O. A empregadora participou o sinistro à seguradora, a qual, por sua vez, o fez ao tribunal.
P. O sinistrado faleceu no estado de casado com AAA, aqui autora, não deixou ex-cônjuge, ascendentes e quaisquer parentes sucessíveis ou filhos para quem contribuísse com carácter de regularidade para o respectivo sustento ou que carecessem de tal ajuda.
Q. O sinistrado faleceu em …, foi autopsiado no Instituto Nacional de Medicina Legal – Delegação … (Serviço de Genética e Biologia Forense) e foi transladado e sepultado no Cemitério (…).
Factos considerados provados, na sequência do julgamento:
R. Após a realização das tarefas referidas em E o sinistrado deveria mover-se para a plataforma adjacente, que se segue àquela, onde daria indicações ao colega de trabalho posicionado no bloco para realizar a elevação.
S. Na realização das tarefas referidas em E e R é indispensável o uso de capacete de protecção, botas com palmilha e biqueira de aço, colecte reflector e arnês de segurança.
T. As tarefas referidas em E e R deveriam ser realizadas com o gancho do arnês de segurança fixado no ponto de ancoragem.
U. Até se concluir o procedimento de união entre as plataformas, os trabalhadores estão obrigados a utilizar o arnês de segurança para prevenir o risco de queda em altura, sendo esta uma medida obrigatória para garantir a sua segurança.
V. O equipamento de protecção individual (arnês de segurança) utilizado por todos os trabalhadores, incluindo o sinistrado, possui uma corda com um gancho na sua extremidade, o qual deve ser introduzido no ponto de ancoragem fixo existente na Plataforma para ficar ligado/preso a esse ponto de ancoragem através daquela corda.
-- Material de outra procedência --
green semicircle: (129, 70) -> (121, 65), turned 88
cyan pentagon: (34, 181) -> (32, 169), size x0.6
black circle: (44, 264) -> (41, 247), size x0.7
W. O Plano de Trabalho com Riscos Especiais (PTRE) junto a fls. 84-201 continha o plano de trabalhos com riscos especiais relacionados com a execução do corpo da barragem referida em B, e previa o seguinte, a respeito da elevação do sistema de cofragem trepante: «(…) Para a movimentação do sistema de cofragem trepante, um primeiro trabalhador posicionado no bloco colocará as correntes nas vigas vela dos painéis. Um segundo trabalhador sobre a plataforma removerá as cavilhas de segurança das plataformas e em seguida sairá para a plataforma adjacente onde dará ordens ao primeiro trabalhador para efectuar a elevação. Durante a execução das tarefas sobre a plataforma de trabalho o segundo trabalhador deverá garantir a fixação do seu arnês de segurança a um ponto fixo resistente».
X. Todos os trabalhadores da empregadora, incluindo o sinistrado, reuniam diariamente com a equipa de técnicos de segurança na obra onde exerciam a sua actividade, antes do início desta, com o objectivo de alertar os trabalhadores para o cumprimento escrupuloso das regras de segurança e para o uso correcto do equipamento de segurança, segundo o PTRE aplicável aos trabalhos em causa.
Y. Nessas reuniões, eram permanentemente alertados para as questões de segurança impostas pela actividade, designadamente no que concerne a utilização dos equipamentos imprescindíveis para prevenir quaisquer riscos de queda em altura.
Z. A empregadora tinha um técnico de segurança e higiene no trabalho em obra, em permanência e a tempo inteiro, (…).
AA. O sinistrado sabia executar as tarefas referidas em E e R e conhecia as cautelas que aquelas reclamavam, sendo considerado um trabalhador cumpridor das normas de segurança preconizadas para aquele trabalho.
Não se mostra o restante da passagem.